It’s 11pm in the central Argentinean Andes. I’m seated cross legged at 4000m attempting to construct an Avro Lancastrian model aeroplane by the light of my headtorch.


The last time I made one of these must have been in 1998 – the same year mountaineers Pablo Reguera and Fernando Garmendia found a Rolls Royce aircraft engine on the south-east face of 6570m Cerro Tupungato. Looking north, I might be able to see its moonlit cloud cap hovering over the volcanic summit. But right now, I’m distracted; fiddling with frozen fingers to stick a gluey pilot’s seat into a microscopic cockpit.

Our expedition to reach a remote plane-crash site in the central Andes is not going well. Almost as badly as the last fateful flight of the British South American Airways aircraft in 1947. Domestic flight was a risky business in the post-war years.
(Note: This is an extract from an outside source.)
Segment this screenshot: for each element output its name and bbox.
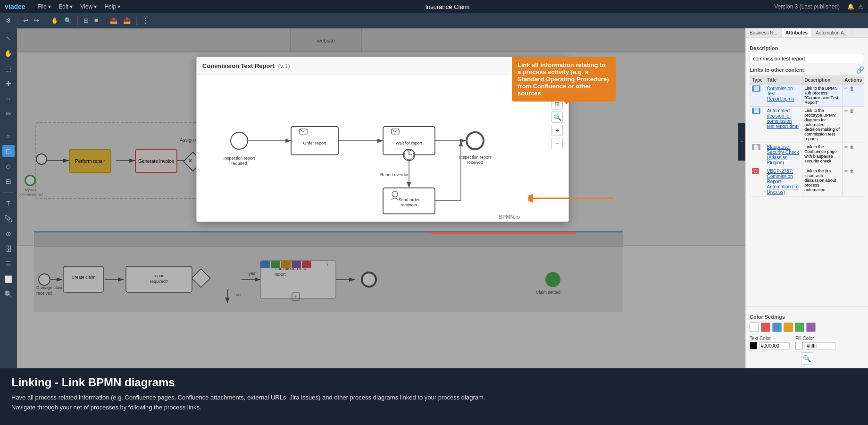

The BSAA staff were a cavalier ensemble of ex-bomber command airmen. Flying from Buenos Aires to Santiago with them was like playing Russian roulette against 6000m mountains, with the aircraft taking the place of the bullet. On August 2nd, a prophetically named plane “Star Dust” dissipated somewhere over the Andes. BSAA’s luck had finally run out.

Since Jimmy Hyland, Joe Davies and I have arrived in the Mendoza province, luck has not been on our side either. The Argentinean military greeted us with an eleventh hour denial of our long standing request to access the Tupungato valley and crash site.

The original plan had been to drive west from Tupungato town to the army station nestled in the Malbec-wine-growing foothills of Mendoza province. We’d then load ice tools and food onto mules for a two day approach over a 4600m pass, establishing base camp a further day’s hike from the Star Dust. Next we’d launch a three-day skirmish to the crash site.

After comparing historical satellite images, we were reasonably convinced that new plane parts would now be emerging from the ice. We would be assessing the extent of Tupungato’s glacial retreat due to climate change. Finally, we’d climb the north ridge of Tupungato; making progressively higher camps on the Chilean-Argentinean border. At the summit, and with our model plane assembled, we’d look west towards Santiago paying homage to the 11 passengers that never made it.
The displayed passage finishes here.